**Directions:**
Copy the records word for word. Pictures do not go in.

**Records for the exercise:**
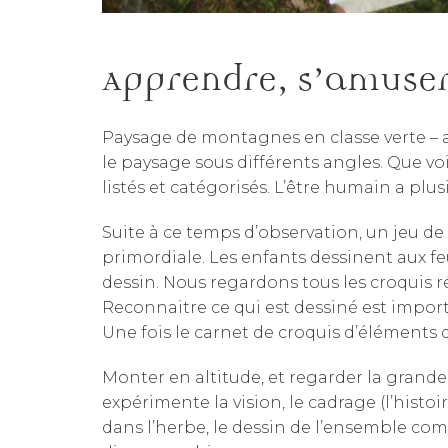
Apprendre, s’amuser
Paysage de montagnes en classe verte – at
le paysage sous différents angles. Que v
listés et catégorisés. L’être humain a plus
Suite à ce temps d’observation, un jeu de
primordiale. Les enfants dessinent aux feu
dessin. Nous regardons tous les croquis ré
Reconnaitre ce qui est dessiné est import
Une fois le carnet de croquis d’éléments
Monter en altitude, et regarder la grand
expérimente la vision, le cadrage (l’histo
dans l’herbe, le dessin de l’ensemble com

**Written response:**
Apprendre, s’amuser
Paysage de montagnes en classe verte – at
le paysage sous différents angles. Que v
listés et catégorisés. L’être humain a plus
Suite à ce temps d’observation, un jeu de
primordiale. Les enfants dessinent aux feu
dessin. Nous regardons tous les croquis ré
Reconnaitre ce qui est dessiné est import
Une fois le carnet de croquis d’éléments
Monter en altitude, et regarder la grand
expérimente la vision, le cadrage (l’histo
dans l’herbe, le dessin de l’ensemble com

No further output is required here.